# Need e46 m3 mirrors for e46 touring



## Yester (Mar 15, 2004)

Can someone tell me if and where i can get (look a like) e46m3 rearview mirrors for my e46 325i touring (inc. sportspack)???

I can only find m3 lookalikes of the e36 model and i don't like them on a e46...

thanks!


----------



## Patrick (Dec 23, 2001)

I can't help you with your parts search (have thought about asking your nearest dealer's part department for a M3 interior mirror?), but I have to say that you have a great looking Touring!

And welcome to the Fest!


-


----------



## Tanning machine (Feb 21, 2002)

Yester said:


> Can someone tell me if and where i can get (look a like) e46m3 rearview mirrors for my e46 325i touring (inc. sportspack)???
> 
> I can only find m3 lookalikes of the e36 model and i don't like them on a e46...
> 
> thanks!


Bavarian Autosport (bavauto.com) had some in their catalog. I dunno if they're different for tourings, but they said for E46 3ers.

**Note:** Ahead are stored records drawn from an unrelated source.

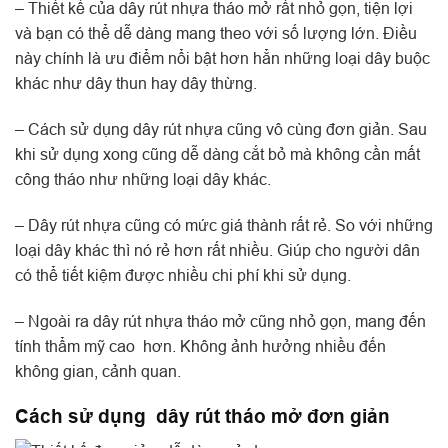
– Thiết kế của dây rút nhựa tháo mở rất nhỏ gọn, tiện lợi
và bạn có thể dễ dàng mang theo với số lượng lớn. Điều
này chính là ưu điểm nổi bật hơn hẳn những loại dây buộc
khác như dây thun hay dây thừng.
– Cách sử dụng dây rút nhựa cũng vô cùng đơn giản. Sau
khi sử dụng xong cũng dễ dàng cắt bỏ mà không cần mất
công tháo như những loại dây khác.
– Dây rút nhựa cũng có mức giá thành rất rẻ. So với những
loại dây khác thì nó rẻ hơn rất nhiều. Giúp cho người dân
có thể tiết kiệm được nhiều chi phí khi sử dụng.
– Ngoài ra dây rút nhựa tháo mở cũng nhỏ gọn, mang đến
tính thẩm mỹ cao hơn. Không ảnh hưởng nhiều đến
không gian, cảnh quan.
Cách sử dụng dây rút tháo mở đơn giản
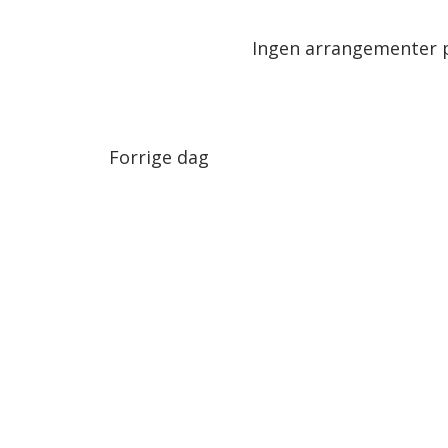
Arrangementer.
dato.
Ingen arrangementer p
Forrige dag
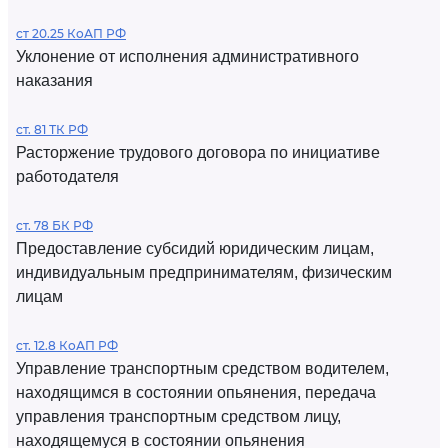
ст 20.25 КоАП РФ
Уклонение от исполнения административного
наказания
ст. 81 ТК РФ
Расторжение трудового договора по инициативе
работодателя
ст. 78 БК РФ
Предоставление субсидий юридическим лицам,
индивидуальным предпринимателям, физическим
лицам
ст. 12.8 КоАП РФ
Управление транспортным средством водителем,
находящимся в состоянии опьянения, передача
управления транспортным средством лицу,
находящемуся в состоянии опьянения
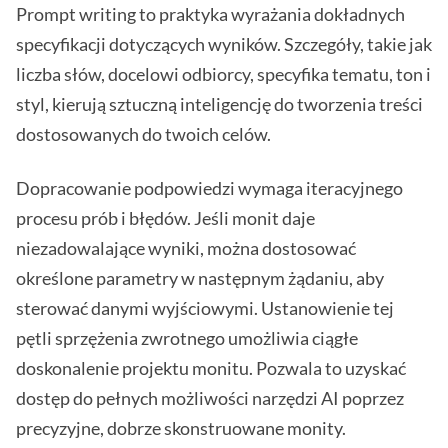
Prompt writing to praktyka wyrażania dokładnych
specyfikacji dotyczących wyników. Szczegóły, takie jak
liczba słów, docelowi odbiorcy, specyfika tematu, ton i
styl, kierują sztuczną inteligencję do tworzenia treści
dostosowanych do twoich celów.
Dopracowanie podpowiedzi wymaga iteracyjnego
procesu prób i błędów. Jeśli monit daje
niezadowalające wyniki, można dostosować
określone parametry w następnym żądaniu, aby
sterować danymi wyjściowymi. Ustanowienie tej
pętli sprzężenia zwrotnego umożliwia ciągłe
doskonalenie projektu monitu. Pozwala to uzyskać
dostęp do pełnych możliwości narzędzi AI poprzez
precyzyjne, dobrze skonstruowane monity.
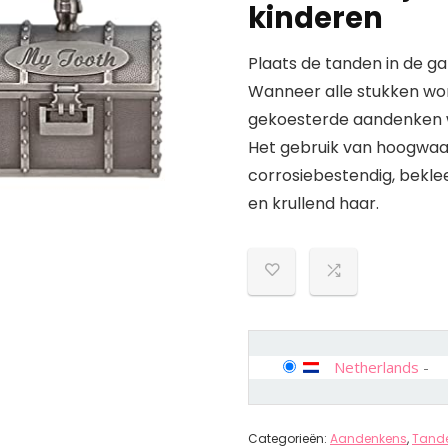
kinderen
Plaats de tanden in de ga
Wanneer alle stukken wo
gekoesterde aandenken w
Het gebruik van hoogwaar
corrosiebestendig, bekle
en krullend haar.
Netherlands
-
Categorieën:
Aandenkens
,
Tand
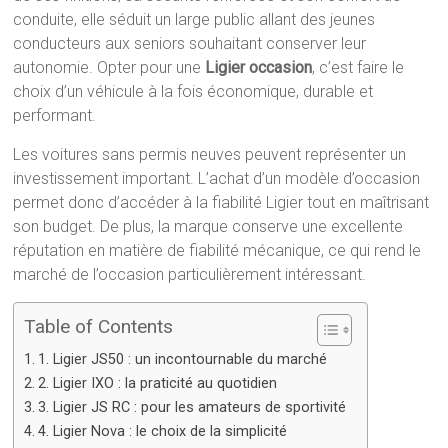
conduite, elle séduit un large public allant des jeunes
conducteurs aux seniors souhaitant conserver leur
autonomie. Opter pour une
Ligier occasion
, c’est faire le
choix d’un véhicule à la fois économique, durable et
performant.
Les voitures sans permis neuves peuvent représenter un
investissement important. L’achat d’un modèle d’occasion
permet donc d’accéder à la fiabilité Ligier tout en maîtrisant
son budget. De plus, la marque conserve une excellente
réputation en matière de fiabilité mécanique, ce qui rend le
marché de l’occasion particulièrement intéressant.
Table of Contents
1. Ligier JS50 : un incontournable du marché
2. Ligier IXO : la praticité au quotidien
3. Ligier JS RC : pour les amateurs de sportivité
4. Ligier Nova : le choix de la simplicité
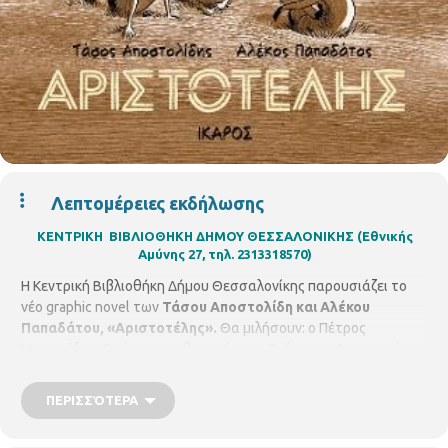
Λεπτομέρειες εκδήλωσης
ΚΕΝΤΡΙΚΗ ΒΙΒΛΙΟΘΗΚΗ ΔΗΜΟΥ ΘΕΣΣΑΛΟΝΙΚΗΣ
(Εθνικής
Αμύνης 27, τηλ. 2313318570)
Η Κεντρική Βιβλιοθήκη Δήμου Θεσσαλονίκης παρουσιάζει το
νέο graphic novel των
Τάσου Αποστολίδη και Αλέκου
Παπαδάτου,
«Αριστοτέλης».
Θα μιλήσουν: ο Πέτρος
Μαρτινίδης, Ομότιμος καθηγητής του Τμήματος Αρχιτεκτόνων
του Α.Π.Θ., ο Ζαχαρίας Σκούρας, Ομότιμος καθηγητής του
Τμήματος Βιολογίας του Α.Π.Θ., Πρόεδρος του «Συλλόγου
ΠΕΡΙΣΣΌΤΕΡΑ
Αποφοίτων του Α.Π.Θ.», η Δήμητρα Σφενδόνη Μέντζου,
Ομότιμη καθηγήτρια της Φιλοσοφίας της Επιστήμης του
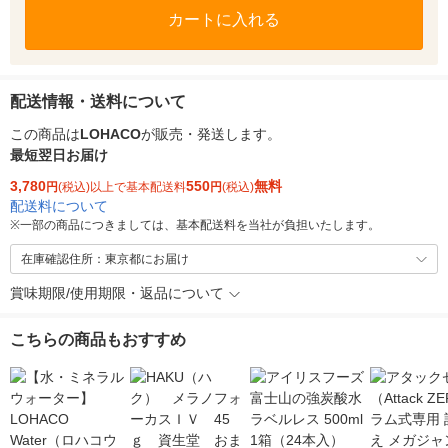
カートに入れる
配送情報・送料について
この商品は
LOHACO
が販売・発送します。
最短翌日お届け
3,780
550
無料
円
(税込)以上で基本配送料
円
(税込)
配送料について
※
一部の商品につきましては、基本配送料を当社が負担いたします。
在庫確認住所：東京都にお届け
賞味期限/使用期限・返品について
こちらの商品もおすすめ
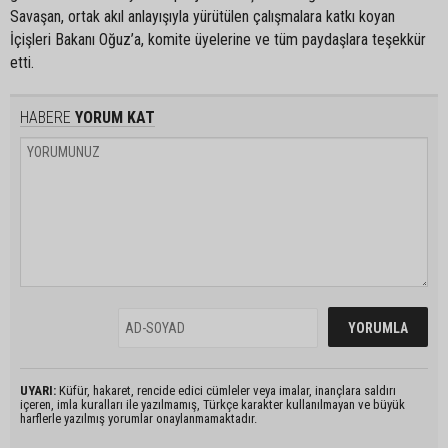
Savaşan, ortak akıl anlayışıyla yürütülen çalışmalara katkı koyan
İçişleri Bakanı Oğuz’a, komite üyelerine ve tüm paydaşlara teşekkür
etti.
HABERE
YORUM KAT
UYARI:
Küfür, hakaret, rencide edici cümleler veya imalar, inançlara saldırı
içeren, imla kuralları ile yazılmamış, Türkçe karakter kullanılmayan ve büyük
harflerle yazılmış yorumlar onaylanmamaktadır.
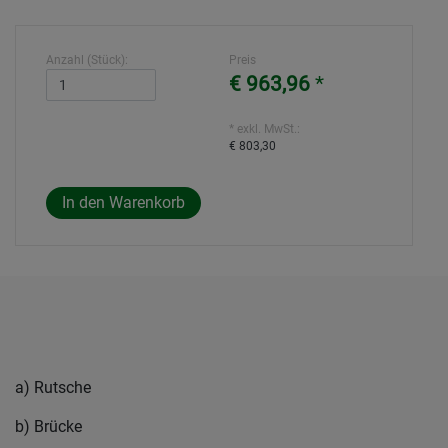
Anzahl (Stück):
Preis
€ 963,96
*
* exkl. MwSt.:
€ 803,30
a) Rutsche
b) Brücke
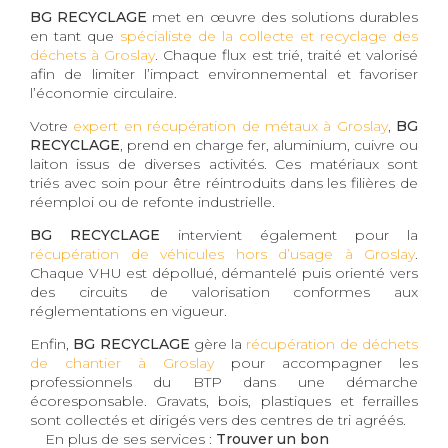
BG RECYCLAGE
met en œuvre des solutions durables
en tant que
spécialiste de la collecte et recyclage des
déchets à Groslay
. Chaque flux est trié, traité et valorisé
afin de limiter l’impact environnemental et favoriser
l’économie circulaire.
Votre
expert en récupération de métaux à Groslay
,
BG
RECYCLAGE
, prend en charge fer, aluminium, cuivre ou
laiton issus de diverses activités. Ces matériaux sont
triés avec soin pour être réintroduits dans les filières de
réemploi ou de refonte industrielle.
BG RECYCLAGE
intervient également pour la
récupération de véhicules hors d’usage à Groslay
.
Chaque VHU est dépollué, démantelé puis orienté vers
des circuits de valorisation conformes aux
réglementations en vigueur.
Enfin,
BG RECYCLAGE
gère la
récupération de déchets
de chantier à Groslay
pour accompagner les
professionnels du BTP dans une démarche
écoresponsable. Gravats, bois, plastiques et ferrailles
sont collectés et dirigés vers des centres de tri agréés.
En plus de ses services :
Trouver un bon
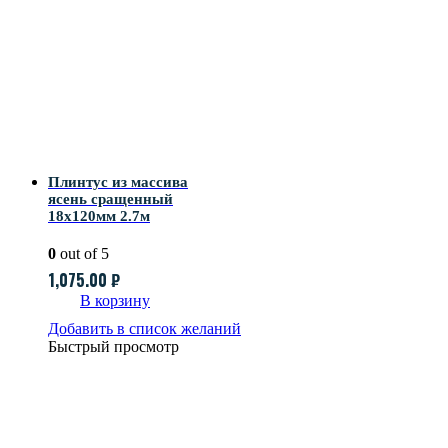
Плинтус из массива
ясень сращенный
18х120мм 2.7м
0
out of 5
1,075.00
₽
В корзину
Добавить в список желаний
Быстрый просмотр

You'll need to paint them too.


----------



## Yester (Mar 15, 2004)

thanks for your reply.
I asked my dealer but they only came up with ACS and e36 m3 look a like mirrors and i don't like them. I think only e46 m3 mirrors are looking good on this model. But if you have other suggestions?

I've searched the internet but i have not found good look a likes yet

(the picture of my car is outdated already. I just tinted my windows!)


----------



## Terry Kennedy (Sep 21, 2002)

Yester said:


> I asked my dealer but they only came up with ACS and e36 m3 look a like mirrors and i don't like them. I think only e46 m3 mirrors are looking good on this model. But if you have other suggestions?
> 
> I've searched the internet but i have not found good look a likes yet


Apparently, you can make the OEM M3 ones fit on the wagon if you're willing to do some creative metal grinding. Take a look at this tech tip from the Rogue Engineering web site: (click here).



> (the picture of my car is outdated already. I just tinted my windows!)


Yup, once you start, you can't stop  Here's my wagon.


----------